Ripe Plum Grannies photo from Aiken Gardens.
Each will fit in the palm of your hand.


I know of no commercial use for the plum granny. It's a rare category of plant, grown for the fulgently clever fragrance -- not the taste -- of the fruit, not the bloom. The small orb emits a flowery and melony perfume but is basically tasteless. When ripe, two or three of them set out in a bowl will sweeten a room's scent for days.

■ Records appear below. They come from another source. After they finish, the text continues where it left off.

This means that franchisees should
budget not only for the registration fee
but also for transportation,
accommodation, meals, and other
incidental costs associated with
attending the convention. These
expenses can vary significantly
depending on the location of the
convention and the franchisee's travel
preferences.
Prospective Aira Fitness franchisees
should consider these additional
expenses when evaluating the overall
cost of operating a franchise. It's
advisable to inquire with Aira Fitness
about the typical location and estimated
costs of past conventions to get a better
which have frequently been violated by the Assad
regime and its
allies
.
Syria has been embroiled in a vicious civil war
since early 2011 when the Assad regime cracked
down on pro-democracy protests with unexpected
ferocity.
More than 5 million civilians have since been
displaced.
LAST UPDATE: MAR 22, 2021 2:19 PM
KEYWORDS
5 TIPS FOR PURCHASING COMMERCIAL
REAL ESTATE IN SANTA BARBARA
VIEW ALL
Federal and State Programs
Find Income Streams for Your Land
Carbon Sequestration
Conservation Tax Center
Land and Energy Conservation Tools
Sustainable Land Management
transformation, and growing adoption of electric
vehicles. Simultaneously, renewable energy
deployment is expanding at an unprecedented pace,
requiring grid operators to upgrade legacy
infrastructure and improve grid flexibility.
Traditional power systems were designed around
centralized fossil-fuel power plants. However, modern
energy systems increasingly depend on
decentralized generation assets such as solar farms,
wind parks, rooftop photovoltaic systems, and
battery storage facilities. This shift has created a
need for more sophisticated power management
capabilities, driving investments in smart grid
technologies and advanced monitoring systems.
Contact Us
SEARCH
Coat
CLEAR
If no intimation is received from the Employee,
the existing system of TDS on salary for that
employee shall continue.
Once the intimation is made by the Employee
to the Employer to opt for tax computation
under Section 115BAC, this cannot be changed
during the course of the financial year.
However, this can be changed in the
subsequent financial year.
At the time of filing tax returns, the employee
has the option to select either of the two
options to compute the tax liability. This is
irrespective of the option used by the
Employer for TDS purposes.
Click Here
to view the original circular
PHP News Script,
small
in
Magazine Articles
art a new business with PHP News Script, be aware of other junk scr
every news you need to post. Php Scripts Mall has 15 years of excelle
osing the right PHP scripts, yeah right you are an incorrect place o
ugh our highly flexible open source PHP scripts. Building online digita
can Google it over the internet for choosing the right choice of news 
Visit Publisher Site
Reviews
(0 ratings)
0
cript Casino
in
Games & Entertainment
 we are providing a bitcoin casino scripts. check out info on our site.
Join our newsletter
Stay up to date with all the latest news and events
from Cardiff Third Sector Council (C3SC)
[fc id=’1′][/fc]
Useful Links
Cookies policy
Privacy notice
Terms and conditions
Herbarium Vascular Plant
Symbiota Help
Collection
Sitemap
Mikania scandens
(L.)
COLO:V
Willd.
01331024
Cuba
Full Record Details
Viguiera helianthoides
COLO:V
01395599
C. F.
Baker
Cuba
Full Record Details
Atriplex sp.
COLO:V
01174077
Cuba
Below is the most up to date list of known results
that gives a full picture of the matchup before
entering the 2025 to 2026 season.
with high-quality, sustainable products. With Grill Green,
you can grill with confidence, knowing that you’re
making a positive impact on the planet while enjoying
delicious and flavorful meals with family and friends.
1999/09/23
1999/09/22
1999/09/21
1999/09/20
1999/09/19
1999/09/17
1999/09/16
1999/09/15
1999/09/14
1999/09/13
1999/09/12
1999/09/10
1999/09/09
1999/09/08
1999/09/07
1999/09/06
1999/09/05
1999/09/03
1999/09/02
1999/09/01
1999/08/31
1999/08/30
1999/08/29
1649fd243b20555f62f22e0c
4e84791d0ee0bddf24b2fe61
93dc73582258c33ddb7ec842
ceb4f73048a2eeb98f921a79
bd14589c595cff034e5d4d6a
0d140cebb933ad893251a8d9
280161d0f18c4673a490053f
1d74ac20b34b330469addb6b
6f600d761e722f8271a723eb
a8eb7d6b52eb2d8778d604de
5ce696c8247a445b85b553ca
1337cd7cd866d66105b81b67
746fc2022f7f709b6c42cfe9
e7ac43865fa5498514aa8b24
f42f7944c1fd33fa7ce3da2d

True pomegranates were unknown down there, and I always presumed the term "plum granny" could be a perversion of "pomegranate." [There's no botanical relationship between the plants--plum granny is a melon.] It's a folk-etymology I've proposed before, but there appears to be real evidence for it (though the term "plum granny" isn't in the OED). Another blogger presents evidence from her family history: her older relatives called the plum granny a pomegranate. And the Dictionary of American Regional English has an entry about Plum Granny which indeed traces the name's origin to pomegranate via the Bible, which I suspected: "It is said that the name is somehow derived from pomegranate, which the hillman knows chiefly from the references in Scripture."

Plum Granny was called the "love melon" because boys gave it to girls, much like bouquets, so they could enjoy the sweet smell. "Love melon" sounds risque today, doesn't it? Plum granny has other names too, including Queen Anne's Pocket Melon, which sounds downright ribald.